- Problem details:
Among the entries below, which lines include the string "аформленых"? Show each one.

- Given entries:
== Segment start ==

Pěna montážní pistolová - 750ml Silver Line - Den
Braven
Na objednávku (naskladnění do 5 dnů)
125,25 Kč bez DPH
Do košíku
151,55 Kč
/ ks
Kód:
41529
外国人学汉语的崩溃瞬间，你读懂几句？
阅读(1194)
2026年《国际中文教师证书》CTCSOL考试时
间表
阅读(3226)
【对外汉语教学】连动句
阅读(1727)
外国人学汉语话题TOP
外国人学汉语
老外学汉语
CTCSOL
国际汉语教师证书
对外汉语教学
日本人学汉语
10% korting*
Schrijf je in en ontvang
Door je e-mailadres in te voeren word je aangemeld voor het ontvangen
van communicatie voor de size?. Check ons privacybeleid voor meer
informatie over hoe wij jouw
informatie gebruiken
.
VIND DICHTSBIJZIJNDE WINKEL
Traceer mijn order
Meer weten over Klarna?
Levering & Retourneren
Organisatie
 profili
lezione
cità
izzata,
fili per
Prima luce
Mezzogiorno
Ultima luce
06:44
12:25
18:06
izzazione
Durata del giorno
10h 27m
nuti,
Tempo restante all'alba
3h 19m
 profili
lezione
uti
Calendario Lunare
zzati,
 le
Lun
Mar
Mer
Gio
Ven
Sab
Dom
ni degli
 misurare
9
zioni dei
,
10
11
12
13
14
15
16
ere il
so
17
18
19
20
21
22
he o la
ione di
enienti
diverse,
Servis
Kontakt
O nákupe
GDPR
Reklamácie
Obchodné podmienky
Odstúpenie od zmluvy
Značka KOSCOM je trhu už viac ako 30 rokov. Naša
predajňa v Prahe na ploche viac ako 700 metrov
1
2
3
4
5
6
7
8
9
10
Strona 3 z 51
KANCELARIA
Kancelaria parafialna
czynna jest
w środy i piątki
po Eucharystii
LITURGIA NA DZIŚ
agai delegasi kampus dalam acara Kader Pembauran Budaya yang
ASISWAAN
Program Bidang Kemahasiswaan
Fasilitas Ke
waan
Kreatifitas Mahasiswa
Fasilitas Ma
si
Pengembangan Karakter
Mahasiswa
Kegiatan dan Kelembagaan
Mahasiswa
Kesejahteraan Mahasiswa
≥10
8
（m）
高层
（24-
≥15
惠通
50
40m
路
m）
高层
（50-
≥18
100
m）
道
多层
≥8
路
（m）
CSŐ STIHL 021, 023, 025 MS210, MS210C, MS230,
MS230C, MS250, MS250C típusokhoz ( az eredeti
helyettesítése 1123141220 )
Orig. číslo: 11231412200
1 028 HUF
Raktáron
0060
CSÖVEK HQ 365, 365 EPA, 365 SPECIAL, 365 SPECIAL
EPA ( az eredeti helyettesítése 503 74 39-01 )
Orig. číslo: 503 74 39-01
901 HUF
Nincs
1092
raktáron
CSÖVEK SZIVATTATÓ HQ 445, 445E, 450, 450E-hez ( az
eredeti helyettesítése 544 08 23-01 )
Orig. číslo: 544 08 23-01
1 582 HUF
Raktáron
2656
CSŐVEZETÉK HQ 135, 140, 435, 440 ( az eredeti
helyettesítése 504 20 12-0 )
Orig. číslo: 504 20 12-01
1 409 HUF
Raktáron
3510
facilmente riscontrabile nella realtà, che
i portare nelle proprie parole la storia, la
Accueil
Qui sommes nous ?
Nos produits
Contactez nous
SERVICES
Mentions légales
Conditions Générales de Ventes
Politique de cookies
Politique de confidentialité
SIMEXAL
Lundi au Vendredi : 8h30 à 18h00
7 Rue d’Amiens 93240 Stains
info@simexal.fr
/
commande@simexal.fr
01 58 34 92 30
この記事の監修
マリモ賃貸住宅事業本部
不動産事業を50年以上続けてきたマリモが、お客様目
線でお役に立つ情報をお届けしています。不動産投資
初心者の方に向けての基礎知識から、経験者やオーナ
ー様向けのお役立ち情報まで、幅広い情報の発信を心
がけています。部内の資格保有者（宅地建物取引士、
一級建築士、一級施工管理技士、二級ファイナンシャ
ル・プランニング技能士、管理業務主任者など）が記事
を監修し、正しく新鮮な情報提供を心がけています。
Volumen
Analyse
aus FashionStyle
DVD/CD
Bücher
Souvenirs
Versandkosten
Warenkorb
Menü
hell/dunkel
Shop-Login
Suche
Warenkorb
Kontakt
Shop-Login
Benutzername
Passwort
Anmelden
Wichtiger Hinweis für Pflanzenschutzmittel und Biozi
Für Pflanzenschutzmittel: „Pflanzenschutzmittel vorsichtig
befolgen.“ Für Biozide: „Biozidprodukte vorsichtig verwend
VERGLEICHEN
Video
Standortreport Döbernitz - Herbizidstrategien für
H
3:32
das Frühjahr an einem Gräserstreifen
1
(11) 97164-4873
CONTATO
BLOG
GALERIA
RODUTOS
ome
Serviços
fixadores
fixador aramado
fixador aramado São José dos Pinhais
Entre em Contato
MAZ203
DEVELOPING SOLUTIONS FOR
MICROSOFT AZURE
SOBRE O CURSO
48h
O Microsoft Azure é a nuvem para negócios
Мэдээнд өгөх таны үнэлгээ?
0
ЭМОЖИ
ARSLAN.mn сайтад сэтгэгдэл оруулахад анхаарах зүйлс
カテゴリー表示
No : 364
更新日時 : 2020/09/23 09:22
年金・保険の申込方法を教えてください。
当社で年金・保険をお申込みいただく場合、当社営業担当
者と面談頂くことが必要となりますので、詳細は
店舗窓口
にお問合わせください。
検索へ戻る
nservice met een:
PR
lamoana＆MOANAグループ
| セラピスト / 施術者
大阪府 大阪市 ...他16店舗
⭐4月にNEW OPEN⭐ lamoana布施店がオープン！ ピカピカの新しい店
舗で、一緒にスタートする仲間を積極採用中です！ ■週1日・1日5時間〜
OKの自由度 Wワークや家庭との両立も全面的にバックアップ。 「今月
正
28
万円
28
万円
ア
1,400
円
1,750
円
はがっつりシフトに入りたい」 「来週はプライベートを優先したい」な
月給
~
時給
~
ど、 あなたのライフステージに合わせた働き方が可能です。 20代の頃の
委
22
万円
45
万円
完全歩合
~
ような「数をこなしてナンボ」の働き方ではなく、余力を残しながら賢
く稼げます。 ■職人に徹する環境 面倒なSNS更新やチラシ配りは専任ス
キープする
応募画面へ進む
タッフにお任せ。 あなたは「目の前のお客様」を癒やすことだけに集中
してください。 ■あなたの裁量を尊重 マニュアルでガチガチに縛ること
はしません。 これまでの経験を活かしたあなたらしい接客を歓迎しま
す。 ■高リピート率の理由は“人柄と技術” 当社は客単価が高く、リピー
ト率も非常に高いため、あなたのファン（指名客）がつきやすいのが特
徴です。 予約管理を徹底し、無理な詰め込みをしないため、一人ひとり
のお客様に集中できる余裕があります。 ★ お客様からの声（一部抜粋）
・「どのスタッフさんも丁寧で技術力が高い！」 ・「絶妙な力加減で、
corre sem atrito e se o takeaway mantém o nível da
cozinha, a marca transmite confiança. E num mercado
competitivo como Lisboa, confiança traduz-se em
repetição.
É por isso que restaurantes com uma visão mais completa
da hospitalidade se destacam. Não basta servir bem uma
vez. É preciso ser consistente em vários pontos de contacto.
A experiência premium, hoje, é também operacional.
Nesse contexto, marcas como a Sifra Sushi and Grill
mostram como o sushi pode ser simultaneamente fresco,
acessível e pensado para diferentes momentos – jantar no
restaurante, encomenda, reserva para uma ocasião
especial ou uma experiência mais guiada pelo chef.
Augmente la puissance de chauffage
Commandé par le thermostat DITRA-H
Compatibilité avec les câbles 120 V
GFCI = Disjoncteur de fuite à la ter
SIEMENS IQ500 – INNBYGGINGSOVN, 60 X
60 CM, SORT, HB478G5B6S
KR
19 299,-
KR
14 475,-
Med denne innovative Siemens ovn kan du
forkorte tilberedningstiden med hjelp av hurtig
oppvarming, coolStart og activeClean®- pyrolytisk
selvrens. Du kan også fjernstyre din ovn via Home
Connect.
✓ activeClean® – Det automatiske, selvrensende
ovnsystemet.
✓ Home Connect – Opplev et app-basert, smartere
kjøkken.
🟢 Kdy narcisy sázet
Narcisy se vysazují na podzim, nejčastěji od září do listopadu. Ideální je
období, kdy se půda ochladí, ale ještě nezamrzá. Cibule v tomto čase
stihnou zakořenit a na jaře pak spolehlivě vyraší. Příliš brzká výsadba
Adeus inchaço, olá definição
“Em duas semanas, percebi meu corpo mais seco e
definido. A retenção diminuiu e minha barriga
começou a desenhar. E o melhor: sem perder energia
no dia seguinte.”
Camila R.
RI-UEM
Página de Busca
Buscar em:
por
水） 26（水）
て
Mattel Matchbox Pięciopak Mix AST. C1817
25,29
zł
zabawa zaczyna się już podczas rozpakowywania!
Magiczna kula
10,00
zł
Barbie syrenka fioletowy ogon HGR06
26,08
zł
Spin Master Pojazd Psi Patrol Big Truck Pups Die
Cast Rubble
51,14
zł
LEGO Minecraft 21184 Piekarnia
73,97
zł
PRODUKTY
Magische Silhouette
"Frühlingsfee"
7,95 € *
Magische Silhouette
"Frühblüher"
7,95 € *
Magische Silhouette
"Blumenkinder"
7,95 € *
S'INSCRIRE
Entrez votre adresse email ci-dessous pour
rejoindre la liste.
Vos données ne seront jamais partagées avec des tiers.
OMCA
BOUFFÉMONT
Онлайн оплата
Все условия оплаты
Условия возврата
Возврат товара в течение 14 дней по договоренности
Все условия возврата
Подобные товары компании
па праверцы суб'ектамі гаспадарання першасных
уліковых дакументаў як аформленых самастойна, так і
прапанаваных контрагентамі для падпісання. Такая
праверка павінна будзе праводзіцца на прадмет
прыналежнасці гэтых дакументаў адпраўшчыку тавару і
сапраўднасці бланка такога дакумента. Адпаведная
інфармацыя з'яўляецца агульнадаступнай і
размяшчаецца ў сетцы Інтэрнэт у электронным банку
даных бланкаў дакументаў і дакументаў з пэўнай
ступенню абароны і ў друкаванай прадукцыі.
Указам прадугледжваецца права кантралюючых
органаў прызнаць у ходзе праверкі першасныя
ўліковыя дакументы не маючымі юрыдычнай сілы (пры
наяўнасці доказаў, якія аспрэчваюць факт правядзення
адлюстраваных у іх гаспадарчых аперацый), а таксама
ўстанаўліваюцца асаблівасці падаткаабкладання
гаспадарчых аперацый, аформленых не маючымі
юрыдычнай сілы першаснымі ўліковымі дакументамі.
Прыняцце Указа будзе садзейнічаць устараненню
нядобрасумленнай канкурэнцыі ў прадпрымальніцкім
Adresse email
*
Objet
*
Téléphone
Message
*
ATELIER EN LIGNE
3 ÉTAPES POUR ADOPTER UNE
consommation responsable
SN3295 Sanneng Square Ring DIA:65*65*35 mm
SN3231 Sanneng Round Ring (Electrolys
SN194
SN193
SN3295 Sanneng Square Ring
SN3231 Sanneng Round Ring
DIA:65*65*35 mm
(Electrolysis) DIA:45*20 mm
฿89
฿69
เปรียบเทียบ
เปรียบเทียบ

== Segment end ==

- Answer to this problem:
уліковых дакументаў як аформленых самастойна, так і
гаспадарчых аперацый, аформленых не маючымі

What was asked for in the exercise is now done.